It may be noted here that the Act came into force on 25/4/1998 and the Maharashtra Electricity Regulatory Commission was formed on 5/8/1999. Therefore, it is not possible to accept the contention of Shri Nariman that the State Government had the authority or jurisdiction on 2/23/2000 to determine or quantify the charges which BSES had to pay to TPC under the terms of the licence granted to the former as this was subsequent to the formation of the Maharashtra Electricity Regulatory Commission.
19. Shri Nariman has submitted that TPC gave a notice on 3091998 of their intention to enhance the charges of standby facility provided to BSES from Rs 3.5 crores to Rs 15.125 crores per month and this notice having been given under the Sixth Schedule (para I, third proviso) of the Electricity (Supply) Act, 1948, the enhanced charges became effective and operative after the expiry of 60 days of notice i.e. with effect from 1/2/1998.
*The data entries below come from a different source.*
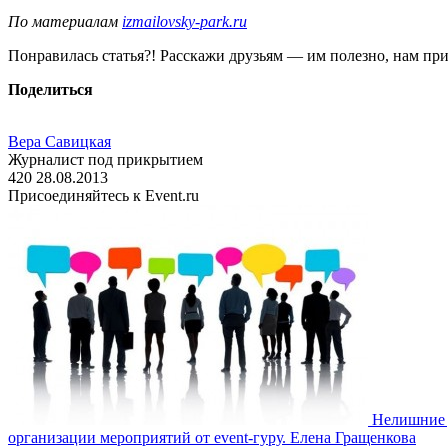
По материалам
izmailovsky-park.ru
Понравилась статья?! Расскажи друзьям — им полезно, нам при
Поделиться
Вера Савицкая
Журналист под прикрытием
420
28.08.2013
Присоединяйтесь к Event.ru
Нелишние 
организации мероприятий от event-гуру. Елена Гращенкова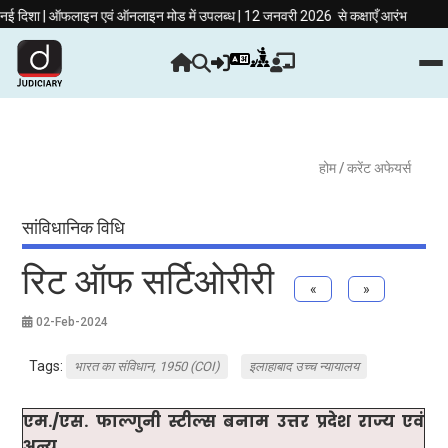
|
ई दिशा | ऑफलाइन एवं ऑनलाइन मोड में उपलब्ध | 12 जनवरी 2026 से कक्षाएँ आरंभ
ज्यूडिशि
होम
/ करेंट अफेयर्स
सांविधानिक विधि
रिट ऑफ सर्टिओरीरी
«
»
02-Feb-2024
Tags:
भारत का संविधान, 1950 (COI)
इलाहाबाद उच्च न्यायालय
एम./एस. फाल्गुनी स्टील्स बनाम उत्तर प्रदेश राज्य एवं
अन्य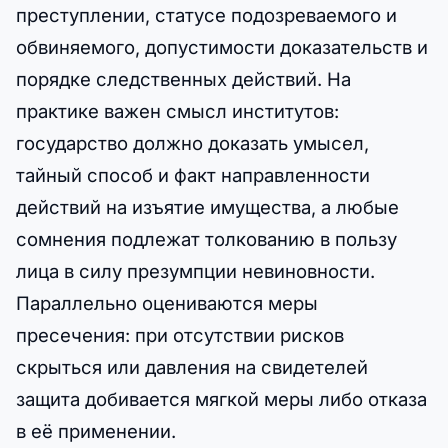
преступлении, статусе подозреваемого и
обвиняемого, допустимости доказательств и
порядке следственных действий. На
практике важен смысл институтов:
государство должно доказать умысел,
тайный способ и факт направленности
действий на изъятие имущества, а любые
сомнения подлежат толкованию в пользу
лица в силу презумпции невиновности.
Параллельно оцениваются меры
пресечения: при отсутствии рисков
скрыться или давления на свидетелей
защита добивается мягкой меры либо отказа
в её применении.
The submission is that by operation of law the charges for standby facility stood revised and enhanced with effect from 1121998. In our opinion, the contention raised has no substance. The legal position has undergone a complete change with the enforcement of the Electricity Regulatory Commissions Act, 1998. In view of Section 29 of the Act, the tariff for intraState transmission of electricity and tariff for supply of electricity in wholesale, bulk or retail has to be determined by the Electricity Regulatory Commission of the State and a licensee cannot by its unilateral action enhance the charges.
The provisions of the Act have an overriding effect by virtue of Section 52 of the Act and, therefore, any provisions of the Electricity (Supply) Act, 1948, which are inconsistent with the Act would cease to apply and consequently, the provisions of the Sixth Schedule of the said Act can have no application now. The Sixth Schedule has been made by virtue of Sections 57 and 57A of the Electricity (Supply) Act, 1948 and Section 57A contemplates constitution of a Rating Committee by the State Government to examine the licensee’s charges for the supply of electricity.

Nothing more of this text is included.